= Parisi (tribe) =

British Celtic tribe from the area of East Riding of Yorkshire, England

Approximate supposed territory of the Parisi

The Parisi were a British Celtic tribe located somewhere within the present-day East Riding of Yorkshire, in England, known from a single brief reference by Ptolemy in his Geographica of about AD 150. Many academics connect them with the Arras material culture and some with the more widely known Parisii of Gaul.

==Etymology==
The origin of the name is uncertain; Celticists John T. Koch and Raimund Karl propose a Celtic linguistic origin, meaning "the commanders", similar to the Welsh verb peri (to cause, command or have done, from Proto-Celtic *k^{w}er-). Linguist Eric Hamp also links the name to this verb and suggests a meaning of "fighters". Xavier Delamarre prefers to link the ethnic name to the P-Celtic root *pario- "cauldron" and translates Parisi as "they of the cauldrons" (taking their name after a distinctive type of vessel used by the Iron Age Celts).

==Geography==

The Parisi are known from a description in Ptolemy's Geographica (Geographica II, 3, 10) which locates them to near Opportunum Sinus ("Good harbour"). Ptolemy is presumed never to have visited Roman Britain, compiling his work from existing sources, probably in Alexandria.

The tribe is inferred to have been surrounded by the Brigantes, and with the Coritani south of them across the Humber. Ptolemy mentions the Parisi in association with Petvaria, a town thought to be located close to Brough, East Riding of Yorkshire. Ptolemy also mentions a promontory Promontarium Ocellum, which may be either Spurn Head or Flamborough Head.

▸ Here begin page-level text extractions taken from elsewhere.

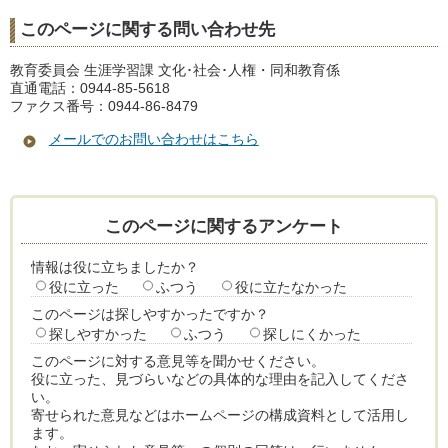
このページに関する問い合わせ先
教育委員会 生涯学習課 文化･社会･人権・同和教育係
直通電話：0944-85-5618
ファクス番号：0944-86-8479
メールでのお問い合わせはこちら
このページに関するアンケート
情報は役に立ちましたか？
役に立った
ふつう
役に立たなかった
このページは探しやすかったですか？
探しやすかった
ふつう
探しにくかった
このページに対する意見等を聞かせください。
役に立った、見づらいなどの具体的な理由を記入してくださ
い。
寄せられた意見などはホームページの構成資料として活用し
ます。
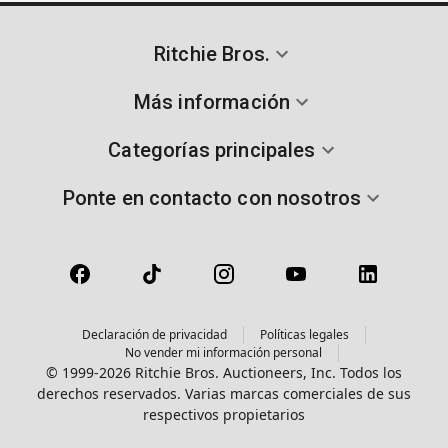
Ritchie Bros.
Más información
Categorías principales
Ponte en contacto con nosotros
Declaración de privacidad
Políticas legales
No vender mi información personal
© 1999-2026 Ritchie Bros. Auctioneers, Inc. Todos los
derechos reservados. Varias marcas comerciales de sus
respectivos propietarios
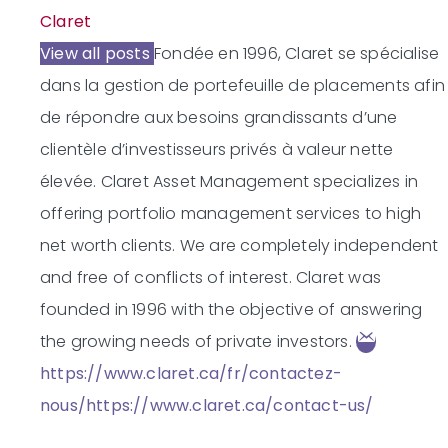
Claret
View all posts
Fondée en 1996, Claret se spécialise
dans la gestion de portefeuille de placements afin
de répondre aux besoins grandissants d’une
clientèle d’investisseurs privés à valeur nette
élevée.
Claret Asset Management specializes in
offering portfolio management services to high
net worth clients. We are completely independent
and free of conflicts of interest. Claret was
founded in 1996 with the objective of answering
the growing needs of private investors.
https://www.claret.ca/fr/contactez-
nous/
https://www.claret.ca/contact-us/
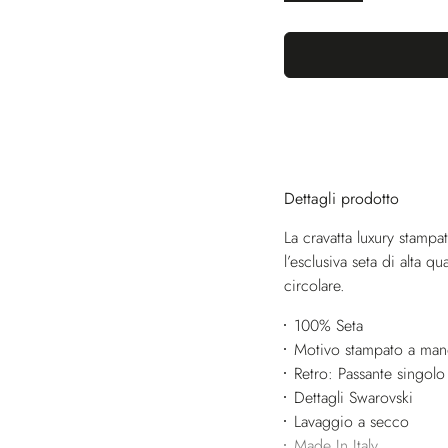
Dettagli prodotto
La cravatta luxury stampat
l’esclusiva seta di alta 
circolare.
100% Seta
Motivo stampato a ma
Retro: Passante singolo
Dettagli Swarovski
Lavaggio a secco
Made In Italy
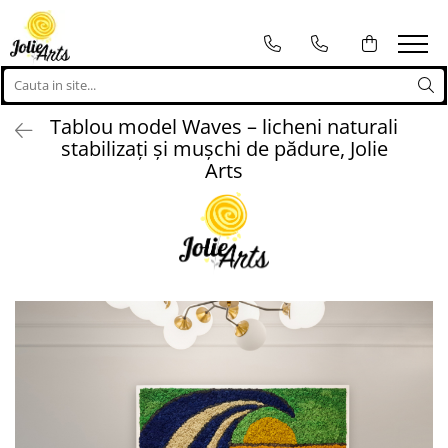
Tablouri
Proiecte personalizate
Tablouri cu licheni, muschi si
Proiecte personalizate
Tablou model Waves – licheni naturali
plante naturale stabilizate
Logo-uri personalizate
stabilizați și mușchi de pădure, Jolie
Tablouri licheni
Arts
Tablouri Muschi
Toate Produsele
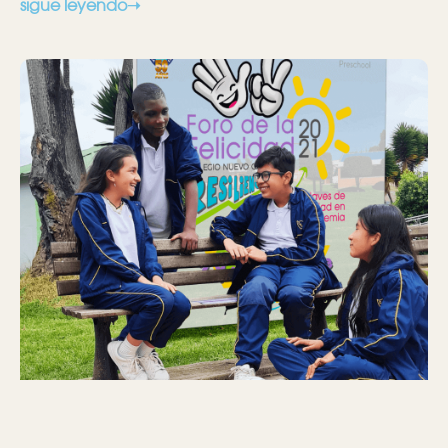
sigue leyendo➝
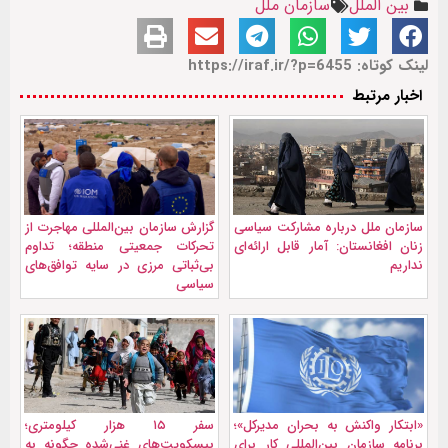
بین الملل
سازمان ملل
لینک کوتاه: https://iraf.ir/?p=6455
اخبار مرتبط
سازمان ملل درباره مشارکت سیاسی
گزارش سازمان بین‌المللی مهاجرت از
زنان افغانستان: آمار قابل ارائه‌ای
تحرکات جمعیتی منطقه؛ تداوم
نداریم
بی‌ثباتی مرزی در سایه توافق‌های
سیاسی
«ابتکار واکنش به بحران مدیرکل»؛
سفر ۱۵ هزار کیلومتری؛
برنامه سازمان بین‌المللی کار برای
بیسکویت‌های غنی‌شده چگونه به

The translation and interpretation of Ptolemy's work has not been consistent over time, with differing interpretations creating potential contradictions in the spatial relationship between Opportunum Sinus and Petuaria. A more recent interpretation (2005) places both the Parisi and Petuaria on the Opportunum Sinus which leads to the common interpretation of Opportunum Sinus to be impossible geographically – an alternative feature – the inlet near Brough to Walling Fen has been suggested. Brough/Petuaria also had a harbour in Roman times (further inland than the current Brough Haven) which has long since silted up, further supporting this interpretation.

The Parisi are also mentioned in the forgery De Situ Britanniae originally credited to Richard of Cirencester (14th century AD): the Parisi's towns supposedly included Petuaria and a place Portus Felix, the locations of which were uncertain, and subject to speculation in the 19th century.

==Culture==
A 2026 study presented evidence for matriclans, matrilineality and matrilocality in the Arras material culture and likewise the Parisii tribe, the likely creators of that material culture.

==Possible links to Gaul==
Burials in East Yorkshire dating from the pre-Roman Iron Age are distinguished as part of the Arras material culture, which show significant differences from surrounding areas. Arras burials generally lack grave goods, although chariot burials and burials with swords are known. There are similar chariot burials in the La Tene material culture found in western and central Europe, strengthening the potential link to the similarly named Parisii of Gaul. There is no known significant genetic connection between the Parisi and the Celtic peoples of Gaul, meaning archaeological similarities are likely due to cultural diffusion rather than mass migration of people.